Although there was no claim of re­sponsibility, the sectarian nature of the bombing fit the modus operandi of ISIS, which prompted 50 Saudi Shia clerics to sign a petition con­demning the attack on the mosque and urge officials to deal with sec­tarian incitement in a decisive man­ner.
Security has been increased around mosques in the eastern province, where most of the king­dom’s Shia minority live, following a string of attacks targeting Shia mosques in 2015. Security personnel routinely search visitors heading to houses of worship.
The Saudi Interior Ministry has appealed to the Saudi populace for help, offering financial incentives for information that leads to thwart­ing terrorist operations.
Interior Ministry spokesman Ma­jor-General Mansour al-Turki, at a news conference following the lat­est attack, said the ministry is offer­ing 7 million riyals ($1.9 million) for information that directly prevents terrorist attacks. There is also a 1 million riyals ($266,000) reward for credible information on the where­abouts of terrorists.
The announcement of the bounty coincided with the arrest of Saudi soldier Salah Al-Shahrani and his wife for their alleged involvement in an attack that killed 12 members of the kingdom’s special forces in Abha, in the south-west of the king­dom.
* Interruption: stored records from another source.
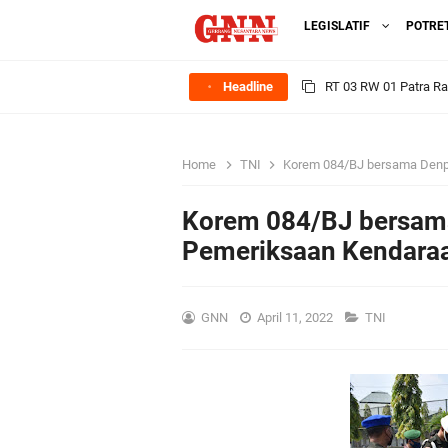
LEGISLATIF
POTRE
Headline
RT 03 RW 01 Patra R
Sinergi Pemerintah 
Ekonomi Lokal
Home
TNI
Korem 084/BJ bersama Denp
FOZ Jawa Timur Mant
Korem 084/BJ bersam
BerdampakNarasi
Pemeriksaan Kendara
Media Peduli Bangsa 
GNN
April 11, 2022
TNI
Tasyakuran Desa Dap
Bupati Gresik Cup 202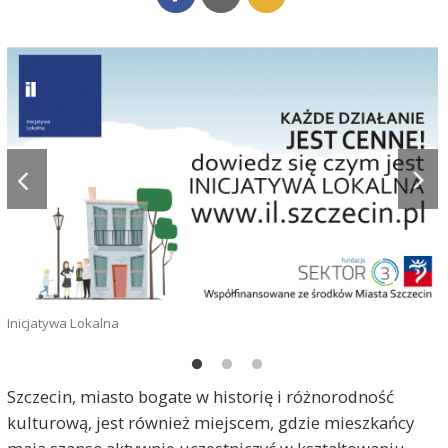
Inicjatywa Lokalna
Ś
Szczecin, miasto bogate w historię i różnorodność
N
kulturową, jest również miejscem, gdzie mieszkańcy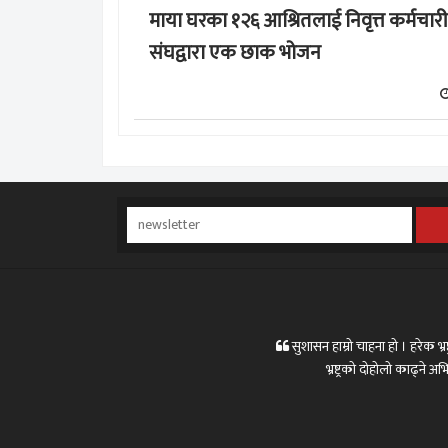
माया घरका १२६ आश्रितलाई निवृत्त कर्मचारी
संघद्वारा एक छाक भोजन
सुशासन हाम्रो चाहना हो । हरेक भ्रष्
भ्रष्ट्रको दोहोलो काढ्ने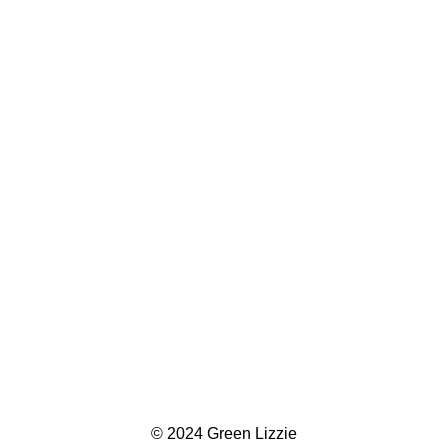
© 2024 Green Lizzie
After the mosque attack, the In­terior Ministry announced the ar­rest of 33 terror suspects, including nine US nationals. Following the an­nouncement, a number of US offi­cials told Reuters news agency that the United States could not confirm that any Americans were among the 33 suspects detained.
US State Department spokesman John Kirby said Washington was looking into the arrests. He said he was not aware that the department had been notified through official channels of the arrests, which were listed on a website affiliated with the Saudi Interior Ministry.
A diplomatic source told The Arab Weekly, on condition of anonymity, that the State Department was fol­lowing up on the matter.
In 2014, Saudi Arabia designated ISIS a terrorist organisation and it and its Gulf neighbours joined a US-led military coalition attacking ISIS in Syria, which some feared would result in a regional jihad­ist blowback. In 2015, ISIS claimed responsibility for three attacks on Shia mosques in the eastern region of Qatif, which killed more than 25 people.
A mass execution, in which a group, most of whom were jihad­ists, was put to death January 2nd, prompted ISIS to threaten to de­stroy Saudi prisons holding jihad­ists.
Saudi Arabia and the United Arab Emirates are members of a US-led international coalition conducting air strikes on ISIS targets in Syria and Iraq and both countries have said they were prepared to commit ground troops to that fight.
The kingdom also works closely with Washington in its war against al-Qaeda and other terrorist groups. Saudi security authorities in July said they had foiled operations sponsored by ISIS and arrested more than 400 individuals alleg­edly affiliated with the group.